■ Task requirements: Among the records below, find the lines that contain "Drives" and copy each of them.

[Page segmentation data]
----

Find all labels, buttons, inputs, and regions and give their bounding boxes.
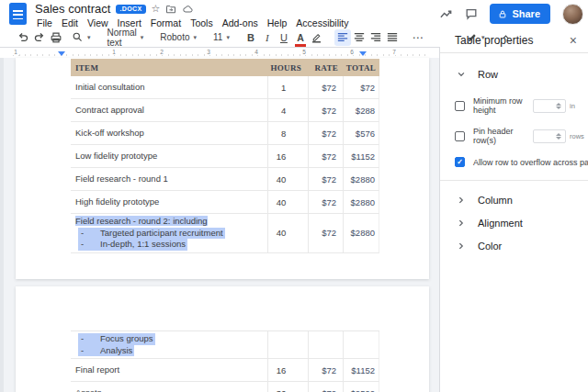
comment-icon[interactable] — [465, 7, 478, 20]
pin-header-rows-stepper[interactable] — [533, 129, 566, 143]
google-docs-logo-icon[interactable] — [9, 3, 27, 25]
print-button[interactable] — [48, 29, 64, 46]
font-family-dropdown[interactable]: Roboto ▾ — [156, 32, 200, 42]
hours-cell[interactable]: 40 — [267, 214, 308, 252]
table-row[interactable]: -Focus groups-Analysis — [71, 331, 379, 359]
justify-button[interactable] — [384, 29, 401, 46]
right-indent-marker[interactable] — [359, 51, 367, 56]
underline-button[interactable]: U — [276, 29, 292, 46]
table-row[interactable]: Assets36$72$2592 — [71, 382, 379, 392]
trending-changes-icon[interactable] — [439, 7, 453, 21]
rate-cell[interactable]: $72 — [308, 145, 343, 167]
total-cell[interactable]: $2592 — [343, 382, 379, 392]
section-alignment[interactable]: Alignment — [440, 211, 588, 234]
table-row[interactable]: Field research - round 140$72$2880 — [71, 168, 379, 191]
align-left-button[interactable] — [334, 29, 351, 46]
move-folder-icon[interactable] — [165, 4, 176, 15]
hours-cell[interactable]: 16 — [267, 359, 308, 381]
bold-button[interactable]: B — [243, 29, 259, 46]
font-size-dropdown[interactable]: 11 ▾ — [209, 32, 233, 42]
hours-cell[interactable]: 4 — [267, 99, 308, 121]
document-title[interactable]: Sales contract — [35, 2, 110, 16]
checkbox-minimum-row-height[interactable] — [455, 101, 465, 111]
rate-cell[interactable]: $72 — [308, 359, 343, 381]
menu-tools[interactable]: Tools — [188, 17, 215, 28]
align-center-button[interactable] — [351, 29, 368, 46]
menu-file[interactable]: File — [35, 17, 54, 28]
rate-cell[interactable] — [308, 331, 343, 358]
hours-cell[interactable]: 40 — [267, 168, 308, 190]
account-avatar[interactable] — [562, 4, 583, 25]
rate-cell[interactable]: $72 — [308, 76, 343, 98]
rate-cell[interactable]: $72 — [308, 122, 343, 144]
cloud-status-icon[interactable] — [182, 4, 194, 15]
rate-cell[interactable]: $72 — [308, 99, 343, 121]
total-cell[interactable]: $288 — [343, 99, 379, 121]
undo-button[interactable] — [15, 29, 31, 46]
menu-addons[interactable]: Add-ons — [220, 17, 260, 28]
menu-accessibility[interactable]: Accessibility — [294, 17, 350, 28]
star-icon[interactable]: ☆ — [152, 4, 161, 14]
hours-cell[interactable]: 1 — [267, 76, 308, 98]
close-icon[interactable]: × — [570, 34, 577, 47]
item-cell[interactable]: Final report — [71, 359, 267, 381]
menu-view[interactable]: View — [85, 17, 110, 28]
menu-format[interactable]: Format — [149, 17, 183, 28]
align-right-button[interactable] — [368, 29, 384, 46]
table-row[interactable]: Contract approval4$72$288 — [71, 99, 379, 122]
item-cell[interactable]: -Focus groups-Analysis — [71, 331, 267, 358]
rate-cell[interactable]: $72 — [308, 382, 343, 392]
menu-help[interactable]: Help — [266, 17, 289, 28]
total-cell[interactable]: $2880 — [343, 191, 379, 213]
section-row[interactable]: Row — [440, 64, 588, 84]
checkbox-allow-overflow[interactable]: ✓ — [455, 157, 465, 167]
checkbox-pin-header-rows[interactable] — [455, 131, 465, 141]
table-row[interactable]: Final report16$72$1152 — [71, 359, 379, 382]
hours-cell[interactable]: 36 — [267, 382, 308, 392]
paragraph-style-dropdown[interactable]: Normal text ▾ — [104, 28, 148, 48]
item-cell[interactable]: Kick-off workshop — [71, 122, 267, 144]
redo-button[interactable] — [31, 29, 48, 46]
share-button[interactable]: Share — [490, 4, 550, 24]
table-row[interactable]: Field research - round 2: including-Targ… — [71, 214, 379, 253]
total-cell[interactable]: $2880 — [343, 168, 379, 190]
table-header-row[interactable]: ITEMHOURSRATETOTAL — [71, 59, 379, 76]
total-cell[interactable]: $72 — [343, 76, 379, 98]
item-cell[interactable]: High fidelity prototype — [71, 191, 267, 213]
menu-insert[interactable]: Insert — [116, 17, 143, 28]
zoom-control[interactable]: ▾ — [68, 31, 95, 43]
item-cell[interactable]: Field research - round 2: including-Targ… — [71, 214, 267, 252]
collapse-menus-button[interactable] — [497, 29, 514, 46]
item-cell[interactable]: Low fidelity prototype — [71, 145, 267, 167]
item-cell[interactable]: Assets — [71, 382, 267, 392]
rate-cell[interactable]: $72 — [308, 168, 343, 190]
item-cell[interactable]: Initial consultation — [71, 76, 267, 98]
rate-cell[interactable]: $72 — [308, 191, 343, 213]
table-row[interactable]: High fidelity prototype40$72$2880 — [71, 191, 379, 214]
text-color-button[interactable]: A — [292, 29, 309, 46]
hours-cell[interactable] — [267, 331, 308, 358]
section-color[interactable]: Color — [440, 234, 588, 257]
italic-button[interactable]: I — [259, 29, 276, 46]
page-1[interactable]: ITEMHOURSRATETOTALInitial consultation1$… — [16, 58, 429, 279]
hours-cell[interactable]: 8 — [267, 122, 308, 144]
item-cell[interactable]: Field research - round 1 — [71, 168, 267, 190]
section-column[interactable]: Column — [440, 188, 588, 211]
hours-cell[interactable]: 40 — [267, 191, 308, 213]
rate-cell[interactable]: $72 — [308, 214, 343, 252]
table-row[interactable]: Initial consultation1$72$72 — [71, 76, 379, 99]
table-row[interactable]: Kick-off workshop8$72$576 — [71, 122, 379, 145]
editing-mode-dropdown[interactable]: ▾ — [463, 32, 489, 43]
minimum-row-height-stepper[interactable] — [533, 99, 566, 113]
menu-edit[interactable]: Edit — [60, 17, 80, 28]
highlight-color-button[interactable] — [309, 29, 325, 46]
total-cell[interactable] — [343, 331, 379, 358]
total-cell[interactable]: $1152 — [343, 145, 379, 167]
page-2[interactable]: -Focus groups-AnalysisFinal report16$72$… — [16, 286, 429, 392]
total-cell[interactable]: $2880 — [343, 214, 379, 252]
more-options-button[interactable]: ⋯ — [410, 29, 426, 46]
item-cell[interactable]: Contract approval — [71, 99, 267, 121]
table-row[interactable]: Low fidelity prototype16$72$1152 — [71, 145, 379, 168]
left-indent-marker[interactable] — [58, 51, 65, 56]
total-cell[interactable]: $1152 — [343, 359, 379, 381]
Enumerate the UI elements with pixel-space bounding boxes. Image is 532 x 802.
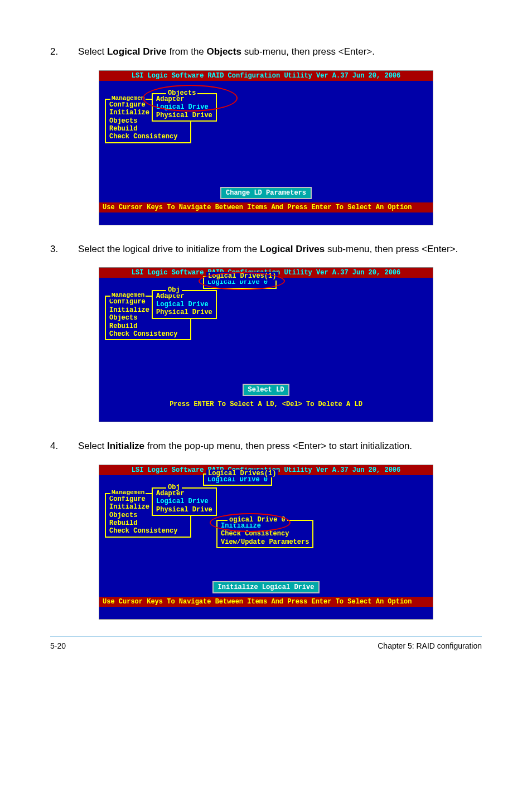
obj-item[interactable]: Adapter	[156, 292, 212, 300]
step-text: Select Logical Drive from the Objects su…	[78, 45, 375, 59]
mgmt-item[interactable]: Check Consistency	[109, 527, 187, 535]
objects-submenu: Objects Adapter Logical Drive Physical D…	[152, 93, 217, 122]
step-2: 2. Select Logical Drive from the Objects…	[50, 45, 482, 59]
obj-item-selected[interactable]: Logical Drive	[156, 103, 212, 111]
obj-item-selected[interactable]: Logical Drive	[156, 497, 212, 505]
mgmt-item[interactable]: Rebuild	[109, 125, 187, 133]
status-bar: Change LD Parameters	[220, 187, 312, 199]
objects-title-short: Obj	[166, 286, 182, 294]
mgmt-item[interactable]: Rebuild	[109, 519, 187, 527]
ld-title: Logical Drives(1)	[206, 470, 278, 477]
objects-submenu: Obj Adapter Logical Drive Physical Drive	[152, 487, 217, 516]
help-bar: Use Cursor Keys To Navigate Between Item…	[99, 202, 433, 212]
obj-item[interactable]: Physical Drive	[156, 308, 212, 316]
status-bar: Initialize Logical Drive	[212, 581, 320, 593]
obj-item[interactable]: Physical Drive	[156, 112, 212, 119]
mgmt-item[interactable]: Check Consistency	[109, 133, 187, 141]
chapter-label: Chapter 5: RAID configuration	[378, 641, 482, 650]
obj-item[interactable]: Adapter	[156, 490, 212, 497]
help-bar: Press ENTER To Select A LD, <Del> To Del…	[99, 399, 433, 409]
action-item[interactable]: View/Update Parameters	[221, 538, 309, 546]
page-footer: 5-20 Chapter 5: RAID configuration	[50, 636, 482, 650]
help-bar: Use Cursor Keys To Navigate Between Item…	[99, 597, 433, 607]
objects-title: Objects	[166, 89, 197, 97]
obj-item[interactable]: Physical Drive	[156, 506, 212, 514]
status-bar: Select LD	[243, 384, 290, 396]
logical-drives-submenu: Logical Drives(1) Logical Drive 0	[203, 474, 272, 486]
mgmt-item[interactable]: Rebuild	[109, 322, 187, 330]
step-number: 4.	[50, 439, 78, 453]
obj-item-selected[interactable]: Logical Drive	[156, 301, 212, 308]
mgmt-title: Managemen	[110, 292, 146, 299]
step-text: Select Initialize from the pop-up menu, …	[78, 439, 412, 453]
bios-screenshot-3: LSI Logic Software RAID Configuration Ut…	[99, 465, 433, 620]
page-number: 5-20	[50, 641, 66, 650]
mgmt-title: Managemen	[110, 95, 146, 102]
step-4: 4. Select Initialize from the pop-up men…	[50, 439, 482, 453]
step-number: 2.	[50, 45, 78, 59]
action-title: ogical Drive 0	[228, 516, 287, 524]
bios-title: LSI Logic Software RAID Configuration Ut…	[99, 71, 433, 81]
bios-screenshot-1: LSI Logic Software RAID Configuration Ut…	[99, 70, 433, 225]
bios-screenshot-2: LSI Logic Software RAID Configuration Ut…	[99, 267, 433, 422]
step-text: Select the logical drive to initialize f…	[78, 242, 458, 257]
objects-submenu: Obj Adapter Logical Drive Physical Drive	[152, 290, 217, 318]
mgmt-title: Managemen	[110, 489, 146, 496]
mgmt-item[interactable]: Check Consistency	[109, 330, 187, 338]
ld-title: Logical Drives(1)	[206, 272, 278, 280]
step-number: 3.	[50, 242, 78, 257]
action-item[interactable]: Check Consistency	[221, 530, 309, 538]
logical-drives-submenu: Logical Drives(1) Logical Drive 0	[203, 276, 277, 288]
step-3: 3. Select the logical drive to initializ…	[50, 242, 482, 257]
objects-title-short: Obj	[166, 484, 182, 491]
drive-action-menu: ogical Drive 0 Initialize Check Consiste…	[216, 520, 313, 548]
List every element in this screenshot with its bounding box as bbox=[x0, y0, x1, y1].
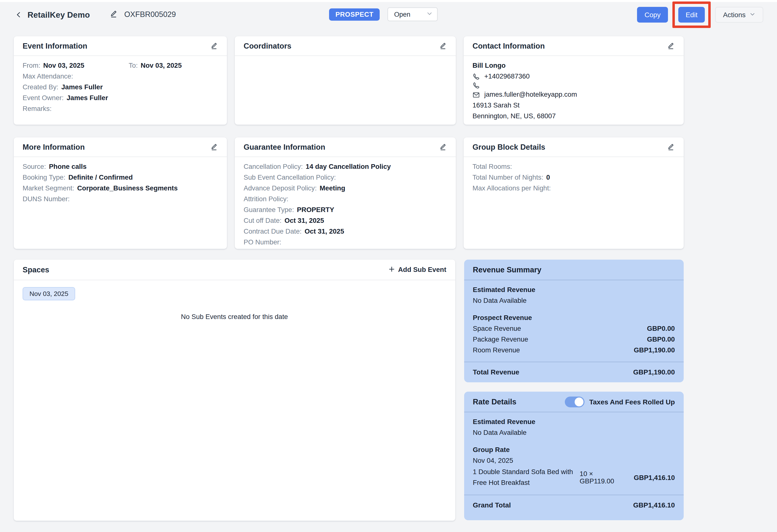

----

■ Task answer:
ld-title: Logical Drives(1)	[206, 470, 278, 477]
logical-drives-submenu: Logical Drives(1) Logical Drive 0	[203, 474, 272, 486]
ld-title: Logical Drives(1)	[206, 272, 278, 280]
logical-drives-submenu: Logical Drives(1) Logical Drive 0	[203, 276, 277, 288]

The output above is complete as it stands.